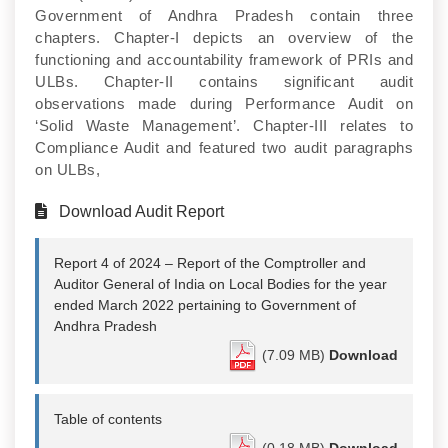
Government of Andhra Pradesh contain three
chapters. Chapter-I depicts an overview of the
functioning and accountability framework of PRIs and
ULBs. Chapter-II contains significant audit
observations made during Performance Audit on
‘Solid Waste Management’. Chapter-III relates to
Compliance Audit and featured two audit paragraphs
on ULBs,
Download Audit Report
Report 4 of 2024 – Report of the Comptroller and
Auditor General of India on Local Bodies for the year
ended March 2022 pertaining to Government of
Andhra Pradesh
(7.09 MB)
Download
Table of contents
(0.18 MB)
Download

▶ [Your task] Whichever lines of the data include the word "Andhra", pull them out.

▶ [Task solution]
Government of Andhra Pradesh contain three
Andhra Pradesh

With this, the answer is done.